Danach zweigen wir nach links in die Schlüsselseillänge ab. Da Luki einen Onsight-Versuch haben möchte, gehört ihm der Vorstieg. Ich bin mir am Stand sowieso noch gar nicht sicher, ob ich überhaupt frei klettern möchte. Leider gelingt Luki das Onsight nicht, er klettert aber die Länge frei und makiert mir zwei Griffe in der Schlüsselstelle. Als ich an eben dieser im Nachstieg ankomme, denke ich mir „was kostet die Welt“ und probiere weiterhin frei zu klettern. Doch ziemlich motiviert und mit etwas Kampfgeschrei, das aus den Wänden widerhallt, mache ich zwei dynamische Züge im Überhang, bringe die Füße drüber und überwinde die Schlüsselstelle. Danach lässt die steile Seillänge aber noch nicht aus – Luki feuert mich weiterhin an und ich erreiche schwer gepumpt den Stand. Durchgestiegen – sozusagen Nachstiegsflash – Cool!

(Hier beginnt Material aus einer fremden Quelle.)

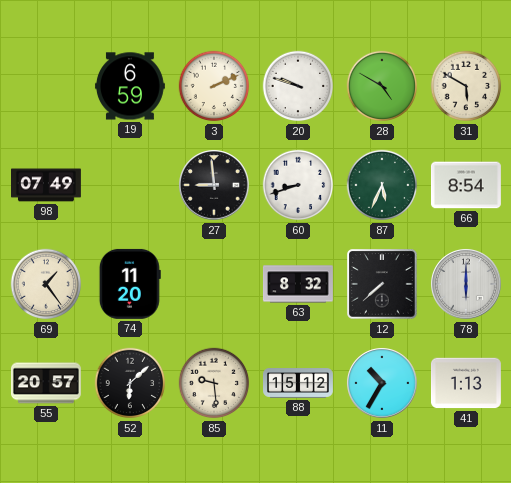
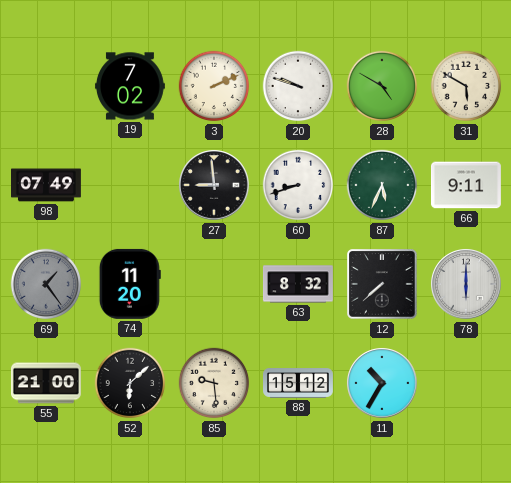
19: 6:59 -> 7:02
66: 8:54 -> 9:11
69 dial: cream -> grey
55: 20:57 -> 21:00
41: 1:13 -> none
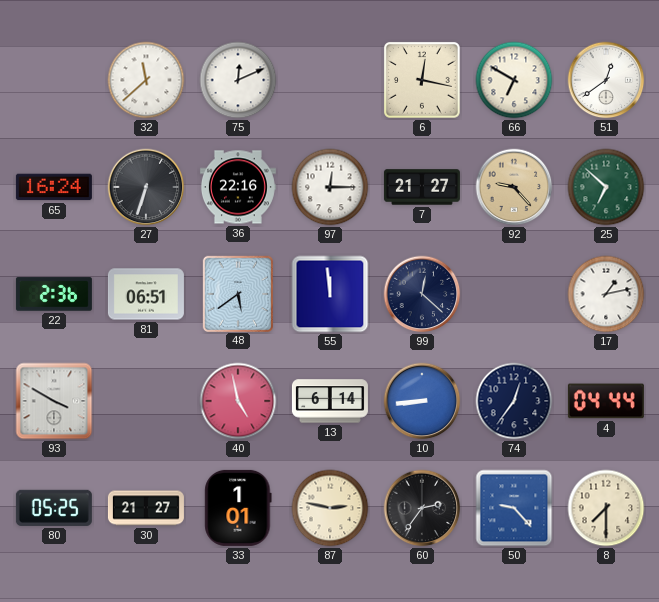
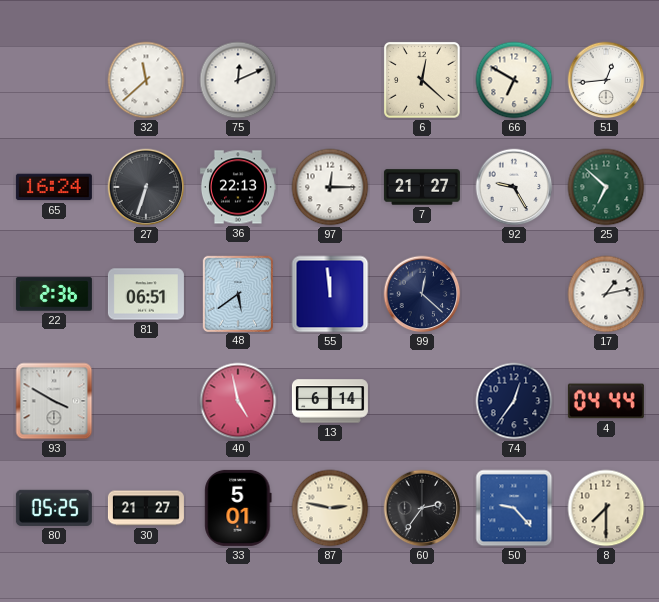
6: 12:17 -> 12:22
51: 12:39 -> 12:44
36: 22:16 -> 22:13
92: 9:23 -> 9:25
92 dial: champagne -> white
10: 8:44 -> none
33: 1:01 -> 5:01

Nachdem ich meinen Pump wieder losgeworden bin, geht es weiter. In der nächsten Verschneidung (VI+) heißt es gut Steigen – auch über dem Haken. Alles löst sich aber gut auf. Die achte Seillänge (wieder VI+) ist ein langer, steiler Riss (zum Teil Doppelriss) mit vielen Zangengriffen. Ganz schön anspruchsvoll und ich muss mich selbst im Nachstieg ordentlich anhalten und motiviert bleiben um die Seillänge durchzusteigen. Das Gelände sieht ab hier wieder flacher aus und wir machen eine kurze Verschnauf- und Essenspause auf dem sonnigen Buckel nach der neunten „Seillänge“ (10m, I). Die nächste VI+ Seillänge übernehme ich wieder, damit es nicht einseitig wird. Diese hat eine bissige aber sehr gut gesicherte Einzelstelle, bevor es in leichtem Gelände weitergeht. Die nächste VI+ Länge ist abermals richtig super und macht Spaß. Nach einer weiteren Seillänge (IV+) erreichen wir den Stadlerquergang. (Besser am rechten Klebehaken neben der Gedenktafel Stand machen)
Auf uns wartet die letzte VI+ Länge, die abermals echt gut zu klettern und genial ist. Immer wieder super Schuppen in der sehr kompakten Plattenwand. Nach einer schönen V+ erreichen wir ein letztes Mal die Rosskuppenkante, der wir in fünf Seillängen zum Ausstieg folgen. Wir sind auch dieses Mal wieder etwas erschöpft und meinen die Höhe ein wenig zu spüren. Nichtsdestotrotz überwiegt die Freude, dass wir diese super Tour gemacht haben und ich noch dazu alle Seillänge durchgestiegen bin. Für Luki bleibt ein kleiner Wehmutstropfen wegen dem verhauten Onsight – aber immerhin ist er alles frei geklettert. Nach einer Jausenpause gehts über die Rosskuppe zur Peternscharte und den Peternpfad hinunter zurück zum Auto. Dass sich keine Schneefelder mehr am Weg befinden, macht den Abstieg deutlich angenehmer und nach der Peternscharte fühlen wir uns auch schon wieder frischer.
Fazit: Eine super Tour und vielleicht die (für uns beide) schönste im Gesäuse bis jetzt. Für Gesäuseverhältnisse gut abgesichert – man muss zwischen den Haken aber auch klettern. Das Gestein ist im untersten Teil etwas brüchig wird aber sukzessive besser. Trotzdem waren wir in den schrofigen Passagen vorsichtig unterwegs. Jedem, der den VI. Schwierigkeitsgrad solide klettern kann, kann ich diese Tour ans Herz legen. Die Seillängen waren durchwegs schön.